我们翻到打烊,找出两本菜单、几册旧账和一只掉漆的铁盒。没有周家的相册。
沈岩把纸箱重新码好,掌心蹭了一道灰。我递给他湿毛巾时,手机又亮了。
周承远发来一张转账页面,金额是十二桌酒席的全款,下面只有一句话。
“收款,或者承认你不敢接。”
04
我没有收那笔钱,第二天一早便在群里说,餐馆照常营业,不承办周承远的订婚宴。
群里很快有人问我是不是怕见新娘。还有人劝我大方些,别把旧关系弄得太难看。
我索性关了消息提醒。中午正忙,周承远带着两位亲戚进店,挑了靠收银台的一桌。
他点的全是旧菜单上的菜,其中两道早已不卖。小许解释时,他只说苏静会做。
后厨油锅冒着热气,我隔着传菜口看了他一眼,还是把那两道菜炒了。
沈岩下午有课,本来不会来。林梅听说店里围了亲戚,给他打了电话,他下课后直接赶到餐馆。

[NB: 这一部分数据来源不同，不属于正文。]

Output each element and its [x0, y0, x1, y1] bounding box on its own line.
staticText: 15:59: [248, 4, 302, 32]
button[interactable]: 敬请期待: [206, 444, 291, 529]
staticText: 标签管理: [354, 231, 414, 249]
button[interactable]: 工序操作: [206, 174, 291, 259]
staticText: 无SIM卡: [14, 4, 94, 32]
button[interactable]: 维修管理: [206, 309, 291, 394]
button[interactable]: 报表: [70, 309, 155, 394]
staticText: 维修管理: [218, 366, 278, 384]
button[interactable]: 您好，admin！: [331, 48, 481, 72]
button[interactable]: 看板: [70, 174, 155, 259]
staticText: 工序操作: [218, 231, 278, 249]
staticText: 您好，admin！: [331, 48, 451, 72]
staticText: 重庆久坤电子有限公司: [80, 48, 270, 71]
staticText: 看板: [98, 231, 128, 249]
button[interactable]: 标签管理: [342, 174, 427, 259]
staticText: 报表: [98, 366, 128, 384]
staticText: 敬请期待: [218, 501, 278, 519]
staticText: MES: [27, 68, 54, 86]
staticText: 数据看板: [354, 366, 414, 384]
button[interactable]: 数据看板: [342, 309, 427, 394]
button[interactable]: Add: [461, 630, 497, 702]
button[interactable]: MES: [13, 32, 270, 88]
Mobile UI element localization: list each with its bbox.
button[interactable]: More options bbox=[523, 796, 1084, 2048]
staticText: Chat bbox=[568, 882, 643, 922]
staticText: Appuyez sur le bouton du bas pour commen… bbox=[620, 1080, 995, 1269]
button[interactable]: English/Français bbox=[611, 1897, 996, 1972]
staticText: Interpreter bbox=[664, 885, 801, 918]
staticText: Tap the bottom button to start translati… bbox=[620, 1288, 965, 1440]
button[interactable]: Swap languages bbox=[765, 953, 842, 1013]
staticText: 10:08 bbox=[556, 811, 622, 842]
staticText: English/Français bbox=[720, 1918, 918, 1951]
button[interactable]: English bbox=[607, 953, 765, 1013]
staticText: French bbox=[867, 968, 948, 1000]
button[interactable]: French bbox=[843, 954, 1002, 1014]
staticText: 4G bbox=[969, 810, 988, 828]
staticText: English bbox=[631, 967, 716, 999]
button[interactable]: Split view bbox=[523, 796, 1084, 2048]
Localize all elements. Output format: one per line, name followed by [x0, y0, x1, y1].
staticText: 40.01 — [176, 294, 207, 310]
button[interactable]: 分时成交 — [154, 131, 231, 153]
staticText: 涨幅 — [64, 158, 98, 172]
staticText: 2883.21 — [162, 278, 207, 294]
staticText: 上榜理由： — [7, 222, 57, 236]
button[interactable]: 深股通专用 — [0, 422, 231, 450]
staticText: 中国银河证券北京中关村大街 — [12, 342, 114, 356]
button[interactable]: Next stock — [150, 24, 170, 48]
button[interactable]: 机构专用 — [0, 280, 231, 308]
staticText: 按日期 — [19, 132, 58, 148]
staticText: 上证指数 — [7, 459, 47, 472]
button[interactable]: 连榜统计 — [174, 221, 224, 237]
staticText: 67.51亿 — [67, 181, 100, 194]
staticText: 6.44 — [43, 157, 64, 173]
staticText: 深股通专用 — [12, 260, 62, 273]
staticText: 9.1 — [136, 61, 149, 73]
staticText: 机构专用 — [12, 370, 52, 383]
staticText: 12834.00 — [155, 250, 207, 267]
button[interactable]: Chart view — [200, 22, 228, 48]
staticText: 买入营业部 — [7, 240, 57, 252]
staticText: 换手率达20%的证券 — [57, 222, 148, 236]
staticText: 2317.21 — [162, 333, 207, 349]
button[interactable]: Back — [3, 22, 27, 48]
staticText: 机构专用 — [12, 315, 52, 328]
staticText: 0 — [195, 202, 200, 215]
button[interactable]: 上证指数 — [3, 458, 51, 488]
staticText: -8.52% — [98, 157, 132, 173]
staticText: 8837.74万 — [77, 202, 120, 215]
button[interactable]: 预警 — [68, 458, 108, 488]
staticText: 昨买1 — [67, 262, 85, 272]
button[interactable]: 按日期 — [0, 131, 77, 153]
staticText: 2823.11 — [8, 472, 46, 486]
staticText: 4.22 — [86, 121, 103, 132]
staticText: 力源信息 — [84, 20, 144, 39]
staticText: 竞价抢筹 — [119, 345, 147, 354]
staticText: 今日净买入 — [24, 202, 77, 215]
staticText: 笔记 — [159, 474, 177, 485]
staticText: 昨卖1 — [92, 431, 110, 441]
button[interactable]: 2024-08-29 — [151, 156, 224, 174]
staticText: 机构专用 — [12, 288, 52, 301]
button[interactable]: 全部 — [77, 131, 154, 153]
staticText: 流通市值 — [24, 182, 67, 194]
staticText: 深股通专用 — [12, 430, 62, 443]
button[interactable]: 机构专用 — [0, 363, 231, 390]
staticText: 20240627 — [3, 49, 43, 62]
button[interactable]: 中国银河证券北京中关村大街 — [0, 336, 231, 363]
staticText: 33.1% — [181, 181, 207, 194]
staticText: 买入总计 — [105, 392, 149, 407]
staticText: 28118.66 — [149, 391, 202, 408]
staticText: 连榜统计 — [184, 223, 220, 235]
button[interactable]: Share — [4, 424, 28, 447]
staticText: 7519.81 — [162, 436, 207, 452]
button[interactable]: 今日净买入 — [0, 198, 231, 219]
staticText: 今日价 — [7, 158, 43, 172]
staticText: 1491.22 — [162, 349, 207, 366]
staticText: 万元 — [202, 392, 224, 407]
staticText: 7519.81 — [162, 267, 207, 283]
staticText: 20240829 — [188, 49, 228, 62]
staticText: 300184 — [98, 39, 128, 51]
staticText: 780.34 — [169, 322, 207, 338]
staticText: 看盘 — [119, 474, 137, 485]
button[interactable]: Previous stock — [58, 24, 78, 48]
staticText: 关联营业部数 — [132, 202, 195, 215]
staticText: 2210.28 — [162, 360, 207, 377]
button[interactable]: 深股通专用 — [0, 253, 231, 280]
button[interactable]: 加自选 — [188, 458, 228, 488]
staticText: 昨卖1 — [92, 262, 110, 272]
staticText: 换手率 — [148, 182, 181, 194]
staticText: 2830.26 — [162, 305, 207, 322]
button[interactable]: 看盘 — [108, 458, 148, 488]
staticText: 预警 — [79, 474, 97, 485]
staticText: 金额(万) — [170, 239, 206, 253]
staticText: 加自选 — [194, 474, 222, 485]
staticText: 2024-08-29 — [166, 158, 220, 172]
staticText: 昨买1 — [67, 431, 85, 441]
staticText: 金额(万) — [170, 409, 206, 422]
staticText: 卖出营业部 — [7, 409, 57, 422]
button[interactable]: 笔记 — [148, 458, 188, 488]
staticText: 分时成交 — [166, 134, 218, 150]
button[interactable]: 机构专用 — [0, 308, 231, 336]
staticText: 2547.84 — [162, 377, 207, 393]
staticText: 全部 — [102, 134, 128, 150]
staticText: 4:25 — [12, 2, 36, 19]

他进门便系上围裙,帮小许收桌。亲戚见了,笑着喊他老板夫,声音大得几桌客人都回头。
周承远放下茶杯,问沈岩晚上不用排练吗。沈岩说今天没演出,课程也结束了。
“你上个月还在话剧里演一个父亲。”
周承远拿出手机,点开剧场公开发布的演出介绍。沈岩的名字和舞台经历列得清楚,下面还有授课安排。
亲戚们互相看了看。有人问演员收入稳不稳,又问结婚以后是不是还常年在外跑。
沈岩把空盘摞好,说工作和婚姻不冲突。周承远却笑了一下,声音依旧不高。
“他最擅长的就是扮成别人。”
我从后厨出来,手上还沾着面粉。店里原本的说笑声低了下去,靠门的客人也朝这边张望。
周承远报出沈岩教课的地方,又说他住在学校附近,从没有登记过婚姻关系变更。
我让他闭嘴。他把手机推到桌边,问我敢不敢说,我们已经领了证。
那一刻,我看见沈岩站在餐具柜旁,围裙带子松开一截。他没有看周承远,只等我开口。
“领了。”我说,“办没办婚礼,轮不到你过问。”
亲戚里有人倒吸一口气。周承远盯着我,问证是哪天领的,在哪个窗口办的。
我把抹布扔进水盆,水珠溅上裤脚。
“我没义务向你汇报。”
沈岩走到我身边,让周承远别在营业时间扰乱客人。周承远却说了七天、三千,还有先付一千五。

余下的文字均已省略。